[Opening Input records section]

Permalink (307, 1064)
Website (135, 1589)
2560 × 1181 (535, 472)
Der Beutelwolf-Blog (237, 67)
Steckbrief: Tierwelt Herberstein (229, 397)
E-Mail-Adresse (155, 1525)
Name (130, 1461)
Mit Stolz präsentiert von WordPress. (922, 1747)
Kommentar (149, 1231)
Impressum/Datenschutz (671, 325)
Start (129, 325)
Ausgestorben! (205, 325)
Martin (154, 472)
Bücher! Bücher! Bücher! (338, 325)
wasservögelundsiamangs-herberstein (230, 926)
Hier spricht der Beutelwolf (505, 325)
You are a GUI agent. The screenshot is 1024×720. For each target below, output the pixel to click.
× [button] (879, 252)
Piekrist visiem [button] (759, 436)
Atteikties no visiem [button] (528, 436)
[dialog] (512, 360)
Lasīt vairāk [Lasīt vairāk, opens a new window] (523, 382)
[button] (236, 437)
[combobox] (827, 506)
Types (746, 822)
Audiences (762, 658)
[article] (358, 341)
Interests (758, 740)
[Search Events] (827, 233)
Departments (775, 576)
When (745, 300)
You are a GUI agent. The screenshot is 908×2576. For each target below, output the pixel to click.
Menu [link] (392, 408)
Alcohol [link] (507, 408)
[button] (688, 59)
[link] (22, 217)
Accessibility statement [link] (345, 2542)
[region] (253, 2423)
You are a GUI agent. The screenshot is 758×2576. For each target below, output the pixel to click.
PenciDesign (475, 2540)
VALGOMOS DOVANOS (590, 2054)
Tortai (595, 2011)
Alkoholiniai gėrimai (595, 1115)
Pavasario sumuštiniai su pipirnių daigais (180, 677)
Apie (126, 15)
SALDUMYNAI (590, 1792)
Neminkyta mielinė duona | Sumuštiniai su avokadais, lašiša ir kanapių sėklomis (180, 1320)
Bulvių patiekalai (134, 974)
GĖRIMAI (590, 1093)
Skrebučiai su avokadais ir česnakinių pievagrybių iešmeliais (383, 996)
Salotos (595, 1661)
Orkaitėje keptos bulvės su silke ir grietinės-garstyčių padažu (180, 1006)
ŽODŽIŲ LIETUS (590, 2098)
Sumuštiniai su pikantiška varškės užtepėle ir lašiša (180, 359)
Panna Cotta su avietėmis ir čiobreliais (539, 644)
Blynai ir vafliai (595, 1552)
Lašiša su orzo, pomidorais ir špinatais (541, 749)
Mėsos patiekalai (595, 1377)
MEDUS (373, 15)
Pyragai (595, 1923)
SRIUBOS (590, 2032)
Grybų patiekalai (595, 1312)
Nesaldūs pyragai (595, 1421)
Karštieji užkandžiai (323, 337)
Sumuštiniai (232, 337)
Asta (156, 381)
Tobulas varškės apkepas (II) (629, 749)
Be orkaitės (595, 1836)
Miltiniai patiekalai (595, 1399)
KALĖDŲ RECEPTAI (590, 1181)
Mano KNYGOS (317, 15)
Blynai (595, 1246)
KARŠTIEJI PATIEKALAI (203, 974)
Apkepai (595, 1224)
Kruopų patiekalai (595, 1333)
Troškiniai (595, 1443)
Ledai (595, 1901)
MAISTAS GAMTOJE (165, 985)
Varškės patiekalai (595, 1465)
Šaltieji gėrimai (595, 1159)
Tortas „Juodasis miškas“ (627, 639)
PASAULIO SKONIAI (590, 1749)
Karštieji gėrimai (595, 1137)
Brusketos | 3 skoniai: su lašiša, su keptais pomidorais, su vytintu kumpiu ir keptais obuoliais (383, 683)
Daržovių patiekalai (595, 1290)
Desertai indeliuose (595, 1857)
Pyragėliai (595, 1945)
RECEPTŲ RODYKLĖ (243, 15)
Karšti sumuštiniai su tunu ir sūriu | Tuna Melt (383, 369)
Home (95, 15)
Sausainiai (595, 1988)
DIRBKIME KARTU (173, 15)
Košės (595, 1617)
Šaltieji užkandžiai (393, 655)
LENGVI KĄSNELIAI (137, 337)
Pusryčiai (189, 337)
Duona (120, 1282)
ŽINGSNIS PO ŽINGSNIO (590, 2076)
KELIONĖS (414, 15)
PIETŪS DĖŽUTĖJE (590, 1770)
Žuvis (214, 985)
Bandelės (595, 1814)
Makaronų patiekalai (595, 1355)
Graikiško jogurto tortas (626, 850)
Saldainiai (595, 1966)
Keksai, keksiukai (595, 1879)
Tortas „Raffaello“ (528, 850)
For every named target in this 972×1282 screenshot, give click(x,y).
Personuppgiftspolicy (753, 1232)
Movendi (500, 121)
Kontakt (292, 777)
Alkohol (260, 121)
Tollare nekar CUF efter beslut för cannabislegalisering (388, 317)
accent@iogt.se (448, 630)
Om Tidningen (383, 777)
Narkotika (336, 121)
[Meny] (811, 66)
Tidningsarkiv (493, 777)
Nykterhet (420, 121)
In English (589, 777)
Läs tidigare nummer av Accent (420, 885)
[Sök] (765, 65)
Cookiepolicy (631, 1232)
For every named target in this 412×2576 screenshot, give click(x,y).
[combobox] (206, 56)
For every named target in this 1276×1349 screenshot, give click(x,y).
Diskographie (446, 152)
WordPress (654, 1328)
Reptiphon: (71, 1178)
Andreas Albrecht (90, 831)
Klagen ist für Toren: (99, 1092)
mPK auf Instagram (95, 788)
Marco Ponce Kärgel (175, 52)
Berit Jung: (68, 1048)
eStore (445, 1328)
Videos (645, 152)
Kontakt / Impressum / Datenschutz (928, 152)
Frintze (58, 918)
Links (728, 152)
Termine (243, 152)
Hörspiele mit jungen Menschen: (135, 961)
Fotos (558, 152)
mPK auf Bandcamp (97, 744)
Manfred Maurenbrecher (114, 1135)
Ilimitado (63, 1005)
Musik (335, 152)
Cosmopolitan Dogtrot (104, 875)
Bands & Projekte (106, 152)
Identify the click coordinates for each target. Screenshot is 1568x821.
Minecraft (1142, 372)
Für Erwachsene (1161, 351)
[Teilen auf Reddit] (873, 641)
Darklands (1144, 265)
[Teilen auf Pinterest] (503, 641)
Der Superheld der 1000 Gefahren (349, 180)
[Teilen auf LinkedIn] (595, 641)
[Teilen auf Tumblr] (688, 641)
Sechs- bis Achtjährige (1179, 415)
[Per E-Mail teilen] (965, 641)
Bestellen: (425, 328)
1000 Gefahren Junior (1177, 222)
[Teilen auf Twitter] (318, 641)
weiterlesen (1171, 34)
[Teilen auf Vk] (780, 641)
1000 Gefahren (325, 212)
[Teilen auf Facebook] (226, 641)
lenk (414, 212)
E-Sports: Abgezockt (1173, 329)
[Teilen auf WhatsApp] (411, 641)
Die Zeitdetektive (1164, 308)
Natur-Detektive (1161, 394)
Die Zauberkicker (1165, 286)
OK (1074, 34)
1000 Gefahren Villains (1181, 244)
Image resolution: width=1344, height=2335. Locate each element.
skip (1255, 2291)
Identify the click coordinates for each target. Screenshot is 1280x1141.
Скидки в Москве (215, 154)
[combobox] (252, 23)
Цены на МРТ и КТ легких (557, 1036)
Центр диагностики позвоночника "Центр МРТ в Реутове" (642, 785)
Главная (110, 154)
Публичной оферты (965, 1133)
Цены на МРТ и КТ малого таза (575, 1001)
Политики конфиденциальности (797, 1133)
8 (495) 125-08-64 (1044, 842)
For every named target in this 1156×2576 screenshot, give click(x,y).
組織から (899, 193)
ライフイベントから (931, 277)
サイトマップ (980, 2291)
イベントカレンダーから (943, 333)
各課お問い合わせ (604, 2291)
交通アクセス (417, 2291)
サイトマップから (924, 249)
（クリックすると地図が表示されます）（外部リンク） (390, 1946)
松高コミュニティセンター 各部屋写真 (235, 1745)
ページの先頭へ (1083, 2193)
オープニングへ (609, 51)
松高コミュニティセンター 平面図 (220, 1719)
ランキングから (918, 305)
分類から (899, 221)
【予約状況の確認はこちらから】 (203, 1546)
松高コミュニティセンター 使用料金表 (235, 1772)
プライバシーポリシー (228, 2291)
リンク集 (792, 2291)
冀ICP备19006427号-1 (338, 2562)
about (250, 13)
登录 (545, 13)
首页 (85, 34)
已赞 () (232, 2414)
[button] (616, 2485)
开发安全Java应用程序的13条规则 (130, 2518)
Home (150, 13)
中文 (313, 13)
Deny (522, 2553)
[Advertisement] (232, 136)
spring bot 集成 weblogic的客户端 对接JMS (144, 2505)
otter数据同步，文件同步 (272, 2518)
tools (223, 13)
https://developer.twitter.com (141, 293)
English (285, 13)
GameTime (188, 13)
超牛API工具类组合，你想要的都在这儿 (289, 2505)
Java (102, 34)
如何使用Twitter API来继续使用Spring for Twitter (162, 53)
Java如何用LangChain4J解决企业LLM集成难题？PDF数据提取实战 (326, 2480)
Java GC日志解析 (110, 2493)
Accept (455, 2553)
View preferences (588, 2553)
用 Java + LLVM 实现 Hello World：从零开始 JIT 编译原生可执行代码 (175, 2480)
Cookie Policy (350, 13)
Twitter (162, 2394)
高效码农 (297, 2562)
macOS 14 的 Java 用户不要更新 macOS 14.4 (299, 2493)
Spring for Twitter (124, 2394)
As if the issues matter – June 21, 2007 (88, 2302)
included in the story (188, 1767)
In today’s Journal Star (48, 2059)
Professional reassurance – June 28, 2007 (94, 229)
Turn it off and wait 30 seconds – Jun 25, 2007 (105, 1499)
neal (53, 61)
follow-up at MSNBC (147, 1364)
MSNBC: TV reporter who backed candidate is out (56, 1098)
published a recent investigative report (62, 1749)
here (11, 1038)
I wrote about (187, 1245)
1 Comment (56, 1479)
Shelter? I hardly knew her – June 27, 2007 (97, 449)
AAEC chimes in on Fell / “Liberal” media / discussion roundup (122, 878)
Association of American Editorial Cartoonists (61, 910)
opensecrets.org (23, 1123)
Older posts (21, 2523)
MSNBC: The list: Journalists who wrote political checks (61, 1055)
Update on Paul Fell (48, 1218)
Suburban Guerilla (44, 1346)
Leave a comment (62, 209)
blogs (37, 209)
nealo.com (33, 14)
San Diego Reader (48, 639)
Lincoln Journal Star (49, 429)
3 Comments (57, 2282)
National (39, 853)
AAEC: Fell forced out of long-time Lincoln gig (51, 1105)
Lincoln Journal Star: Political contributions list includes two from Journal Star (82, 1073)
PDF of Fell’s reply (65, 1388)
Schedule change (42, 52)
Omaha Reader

[Closing Input records section]

▸ The problem:
Using the data above, print exactly the lines from the line that contains "1000 Gefahren (325, 212)" through the line that contains "Политики конфиденциальности (797, 1133)", with both included.

▸ Result for this task:
1000 Gefahren (325, 212)
[Teilen auf Facebook] (226, 641)
lenk (414, 212)
E-Sports: Abgezockt (1173, 329)
[Teilen auf WhatsApp] (411, 641)
Die Zeitdetektive (1164, 308)
Natur-Detektive (1161, 394)
Die Zauberkicker (1165, 286)
OK (1074, 34)
1000 Gefahren Villains (1181, 244)
Image resolution: width=1344, height=2335. Locate each element.
skip (1255, 2291)
Identify the click coordinates for each target. Screenshot is 1280x1141.
Скидки в Москве (215, 154)
[combobox] (252, 23)
Цены на МРТ и КТ легких (557, 1036)
Центр диагностики позвоночника "Центр МРТ в Реутове" (642, 785)
Главная (110, 154)
Публичной оферты (965, 1133)
Цены на МРТ и КТ малого таза (575, 1001)
Политики конфиденциальности (797, 1133)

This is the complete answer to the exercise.